• _The task_
Every line of the records must be repeated exactly; pictures stay out.

Stored records
┄┄┄┄┄┄┄┄┄┄┄┄┄┄┄┄┄┄┄┄
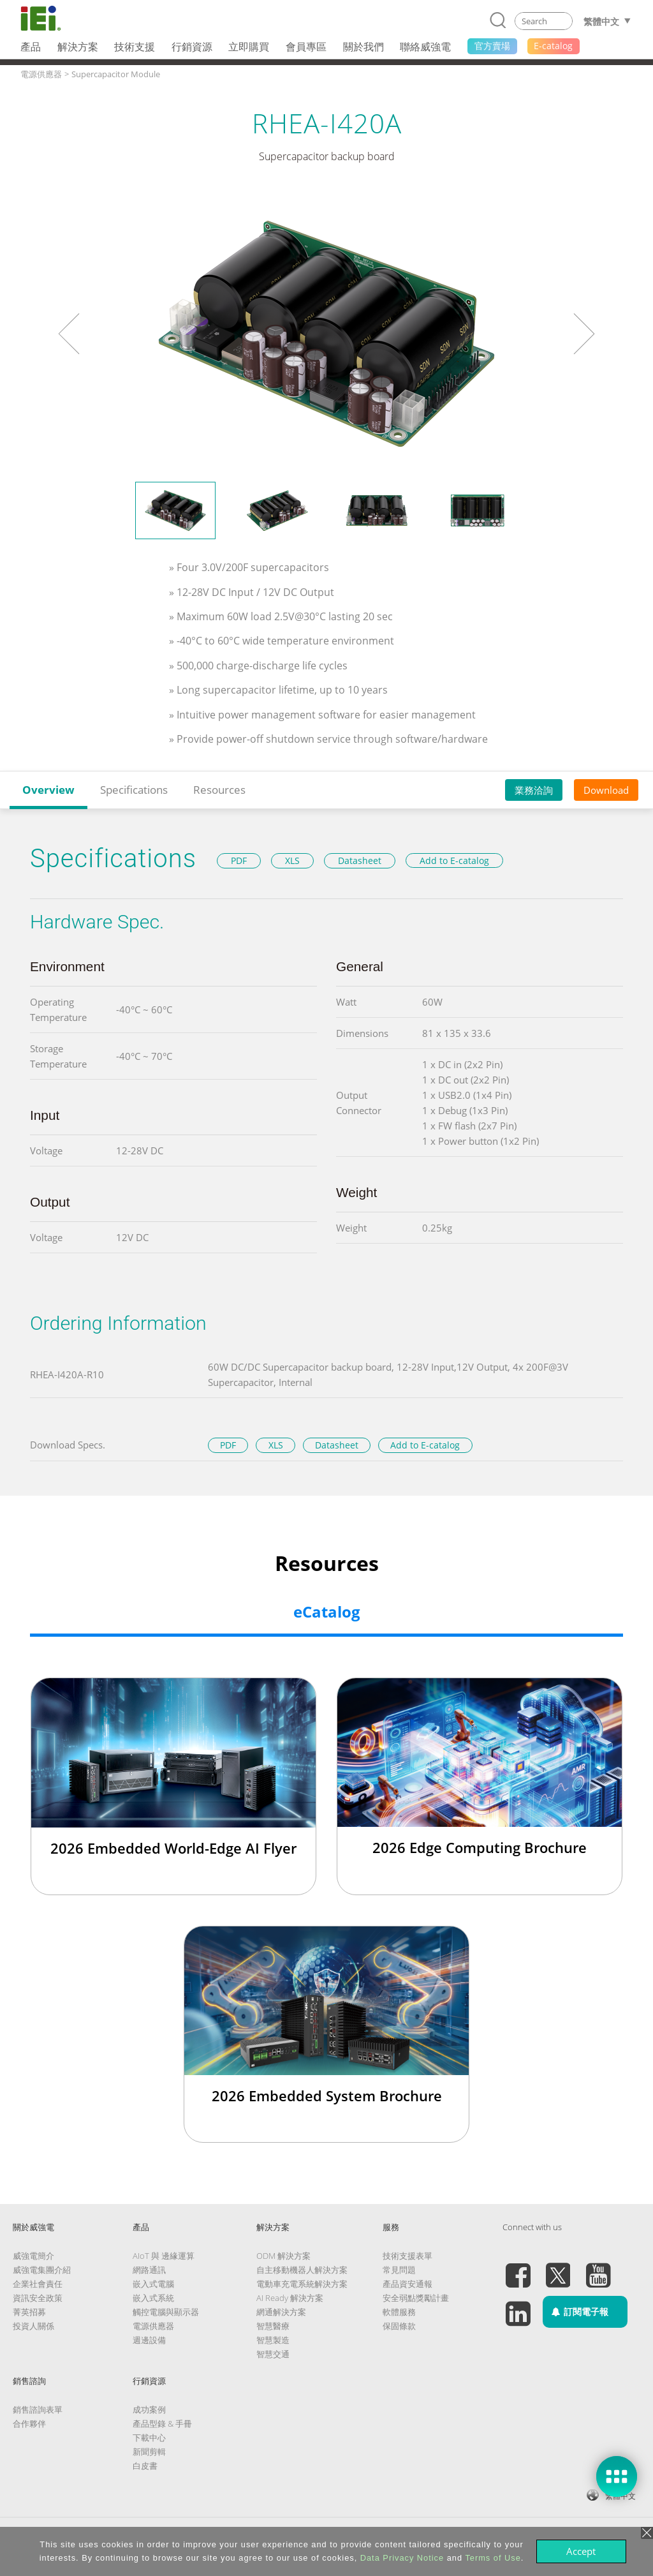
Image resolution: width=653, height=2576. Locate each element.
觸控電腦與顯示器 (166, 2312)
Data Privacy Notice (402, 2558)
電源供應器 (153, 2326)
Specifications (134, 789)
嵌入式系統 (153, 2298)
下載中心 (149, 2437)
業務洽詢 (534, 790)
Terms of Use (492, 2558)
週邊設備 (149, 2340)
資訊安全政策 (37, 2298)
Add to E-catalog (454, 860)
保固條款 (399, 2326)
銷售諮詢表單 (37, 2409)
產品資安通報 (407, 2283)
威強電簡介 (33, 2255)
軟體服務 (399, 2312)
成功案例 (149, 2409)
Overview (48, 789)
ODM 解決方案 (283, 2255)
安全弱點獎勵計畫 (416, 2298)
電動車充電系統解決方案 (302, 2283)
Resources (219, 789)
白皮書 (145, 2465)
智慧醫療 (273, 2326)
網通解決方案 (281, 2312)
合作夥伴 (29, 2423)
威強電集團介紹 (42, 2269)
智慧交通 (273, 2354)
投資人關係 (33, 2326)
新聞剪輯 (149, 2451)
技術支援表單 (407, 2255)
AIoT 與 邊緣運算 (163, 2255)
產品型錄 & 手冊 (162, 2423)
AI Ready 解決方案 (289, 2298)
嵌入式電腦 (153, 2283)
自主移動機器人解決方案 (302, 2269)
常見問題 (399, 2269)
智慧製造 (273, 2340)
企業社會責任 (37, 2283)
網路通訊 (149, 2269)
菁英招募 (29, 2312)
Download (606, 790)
┄┄┄┄┄┄┄┄┄┄┄┄┄┄┄┄┄┄┄┄
• _Answer box_
Image resolution: width=653, height=2576. Locate each element.
觸控電腦與顯示器 (166, 2312)
Data Privacy Notice (402, 2558)
電源供應器 (153, 2326)
Specifications (134, 789)
嵌入式系統 (153, 2298)
下載中心 (149, 2437)
業務洽詢 (534, 790)
Terms of Use (492, 2558)
週邊設備 (149, 2340)
資訊安全政策 (37, 2298)
Add to E-catalog (454, 860)
保固條款 (399, 2326)
銷售諮詢表單 (37, 2409)
產品資安通報 (407, 2283)
威強電簡介 (33, 2255)
軟體服務 (399, 2312)
成功案例 (149, 2409)
Overview (48, 789)
ODM 解決方案 (283, 2255)
安全弱點獎勵計畫 (416, 2298)
電動車充電系統解決方案 (302, 2283)
Resources (219, 789)
白皮書 (145, 2465)
智慧醫療 (273, 2326)
網通解決方案 (281, 2312)
合作夥伴 (29, 2423)
威強電集團介紹 (42, 2269)
智慧交通 (273, 2354)
投資人關係 (33, 2326)
新聞剪輯 (149, 2451)
技術支援表單 (407, 2255)
AIoT 與 邊緣運算 (163, 2255)
產品型錄 & 手冊 (162, 2423)
AI Ready 解決方案 (289, 2298)
嵌入式電腦 (153, 2283)
自主移動機器人解決方案 (302, 2269)
常見問題 (399, 2269)
智慧製造 (273, 2340)
企業社會責任 (37, 2283)
網路通訊 (149, 2269)
菁英招募 (29, 2312)
Download (606, 790)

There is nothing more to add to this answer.